"Semua laki-laki yang pernah seks dengan saya perjaka!" Inilah alasan seorang cewek berumur 20-an tahun yang membuat dia tidak khawatir tertular HIV/AIDS. Cewek ini mengaku sudah seks sejak SMP dan dia hitung-hitung ada 10 laki-laki yang pernah jadi pasangan seksnya. Dia bersikukuh tidak khawatir tertular HIV/AIDS karena 10 laki-laki yang pernah jadi pasangan seksnya semua perjaka..
Cara berpikir cewek itu sangat naif. Tentu saja itu terjadi karena tingkat literasi yang rendah serta diseminasi informasi HIV/AIDS yang salama ini tidak konsisten dengan materi yang baku tapi dibalut dengan norma, moral dan agama. Akibatnya, fakta medis HIV/AIDS hilang sehingga yang ditangkap masyarakat hanya mitos (anggapan yang salah).
Salah satu informasi yang menyesatkan adalah mengaitkan penularan HIV/AIDS dengan hubungan seksual dengan pekerja seks komersial (PSK). Ini membuat banyak orang merasa tidak berisiko biar pun melakukan hubungan seksual dengan pasangan yang berganti-ganti karena bukan PSK.
Bahkan, dalam sebuah diskusi di Facebook ada cewek yang pongah dengan mengatakan teman-teman cowoknya tidak ada yang pernah 'gituan' (maksudnya seks dengan PSK) sehingga bagi dia teman laki-lakinya 'bersih' dari penyakit.

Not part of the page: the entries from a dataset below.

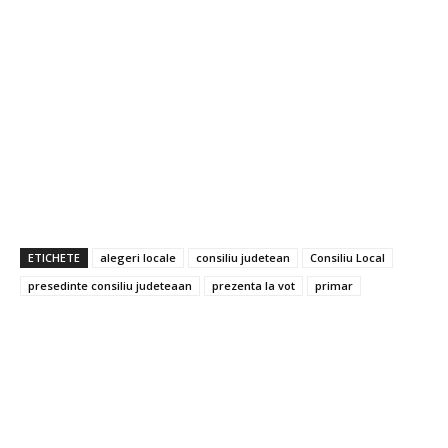
ETICHETE
alegeri locale
consiliu judetean
Consiliu Local
presedinte consiliu judeteaan
prezenta la vot
primar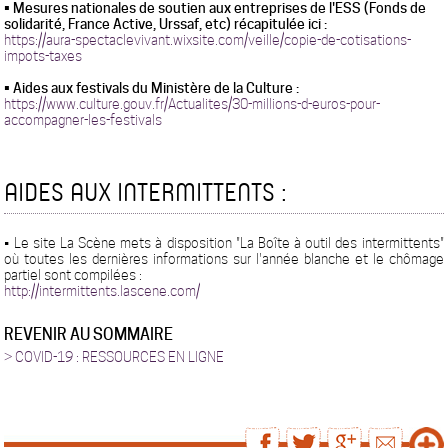
• Mesures nationales de soutien aux entreprises de l'ESS (Fonds de
solidarité, France Active, Urssaf, etc) récapitulée ici :
https://aura-spectaclevivant.wixsite.com/veille/copie-de-cotisations-
impots-taxes
• Aides aux festivals du Ministère de la Culture :
https://www.culture.gouv.fr/Actualites/30-millions-d-euros-pour-
accompagner-les-festivals
AIDES AUX INTERMITTENTS :
• Le site La Scène mets à disposition "La Boîte à outil des intermittents"
où toutes les dernières informations sur l'année blanche et le chômage
partiel sont compilées :
http://intermittents.lascene.com/
REVENIR AU SOMMAIRE
> COVID-19 : RESSOURCES EN LIGNE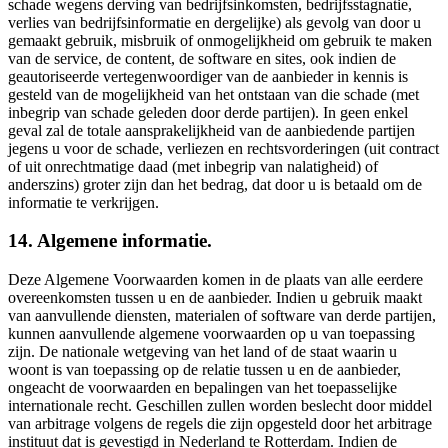
schade wegens derving van bedrijfsinkomsten, bedrijfsstagnatie,
verlies van bedrijfsinformatie en dergelijke) als gevolg van door u
gemaakt gebruik, misbruik of onmogelijkheid om gebruik te maken
van de service, de content, de software en sites, ook indien de
geautoriseerde vertegenwoordiger van de aanbieder in kennis is
gesteld van de mogelijkheid van het ontstaan van die schade (met
inbegrip van schade geleden door derde partijen). In geen enkel
geval zal de totale aansprakelijkheid van de aanbiedende partijen
jegens u voor de schade, verliezen en rechtsvorderingen (uit contract
of uit onrechtmatige daad (met inbegrip van nalatigheid) of
anderszins) groter zijn dan het bedrag, dat door u is betaald om de
informatie te verkrijgen.
14. Algemene informatie.
Deze Algemene Voorwaarden komen in de plaats van alle eerdere
overeenkomsten tussen u en de aanbieder. Indien u gebruik maakt
van aanvullende diensten, materialen of software van derde partijen,
kunnen aanvullende algemene voorwaarden op u van toepassing
zijn. De nationale wetgeving van het land of de staat waarin u
woont is van toepassing op de relatie tussen u en de aanbieder,
ongeacht de voorwaarden en bepalingen van het toepasselijke
internationale recht. Geschillen zullen worden beslecht door middel
van arbitrage volgens de regels die zijn opgesteld door het arbitrage
instituut dat is gevestigd in Nederland te Rotterdam. Indien de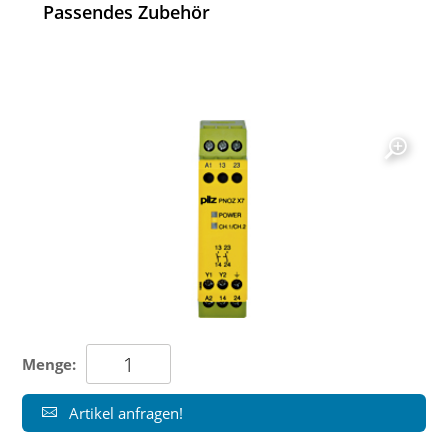
Passendes Zubehör
Menge:
Artikel anfragen!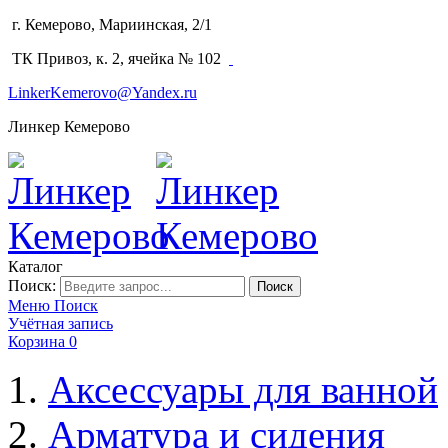
г. Кемерово, Мариинская, 2/1
(3842) 64-14-02
ТК Привоз, к. 2, ячейка № 102
LinkerKemerovo@Yandex.ru
Линкер Кемерово
Каталог
Поиск:
Поиск
Меню
Поиск
Учётная запись
Корзина
0
Аксессуары для ванной
Арматура и сидения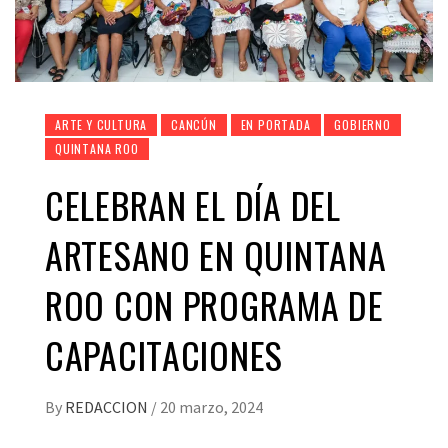
ARTE Y CULTURA
CANCÚN
EN PORTADA
GOBIERNO
QUINTANA ROO
CELEBRAN EL DÍA DEL
ARTESANO EN QUINTANA
ROO CON PROGRAMA DE
CAPACITACIONES
By
REDACCION
/
20 marzo, 2024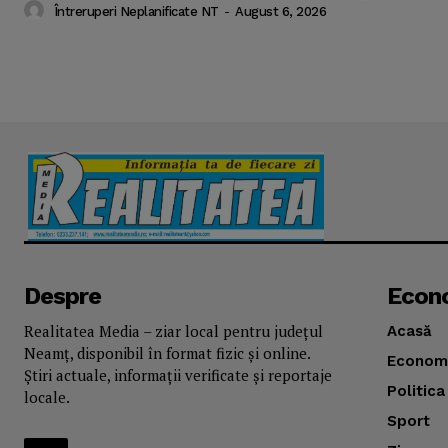
Întreruperi Neplanificate NT
-
August 6, 2026
Despre
Econ
Realitatea Media – ziar local pentru județul
Acasă
Neamț, disponibil în format fizic și online.
Econom
Știri actuale, informații verificate și reportaje
Politica
locale.
Sport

Ketika dijelaskan bahwa risiko tertular HIV melalui hubungan seksual bukan karena seks dengan PSK, tapi juga dengan pasangan yang bukan PSK tapi ganti-ganti pasangan cewek itu pun "menghilang" dari diskusi.
Cewek-cewek itu sudah memakai jalan pikiran mereka sendiri dalam memahami HIV/AIDS sebagai fakta medis.
Pertama, tidak bisa dibuktikan seorang laki-laki masih perjaka atau tidak karena tidak ada tanda-tanda secara fisik pada penis apakah seorang perjaka sudah pernah atau sering melakukan hubungan seksual. Sedangkan perempuan ada tanda-tanda secara fisik pada vagina yang bisa dianalisis secara medis apakah sudah pernah dilalului penis atau belum.
Kedua, andaikan 10 laki-laki yang jadi pasangannya memang benar-benar perjaka, tapi pada hubungan seks berikutnya tidak bisa dipastikan 10 laki-laki itu tidak pernah seks dengan pasangan lain (perempuan, laki-laki atau waria).
Ketiga, biar pun 10 laki-laki itu perjaka tidak jaminan tidak mengidap HIV/AIDS karena bisa saja mereka tertular HIV/AIDS melalui transfusi darah yang tidak diskirining HIV, melalui jarum suntik pada penyalahguna narkoba (narkotika dan bahan-bahan berbahaya) dengan memakai jarum suntik bergantian dengan bergiliran karena ada kemungkinan salah satu dari mereka mengidap HIV/AIDS, atau menerima seks anal.
Keempat, hal yang sama terjadi pada perawan. Keperawanan tidak jaminan tidak mengidap HIV/AIDS karena bisa saja mereka tertular HIV/AIDS melalui transfusi darah yang tidak diskirining HIV, melalui jarum suntik pada penyalahguna narkoba (narkotika dan bahan-bahan berbahaya) dengan memakai jarum suntik bergantian dengan bergiliran karena ada kemungkinan salah satu dari mereka mengidap HIV/AIDS, atau menerima seks anal.
Dalam sebuah liputan di sebuah pusat rehabilitasi narkoba di Bogor di awal tahun 1990-an, ada seorang cewek mahasiswi perawan yang terjerat narkoba. Hasil tes HIV menunjukkan dia tertular HIV. Cewek ini tidak pernah melakukan hubungan seksual. Cewek ini marah besar karena dia kecewa membaca berita HIV/AIDS yang hanya mengaitkan penularan HIV dengan hubungan seksual, terutama dengan pekerja seks komersial (PSK).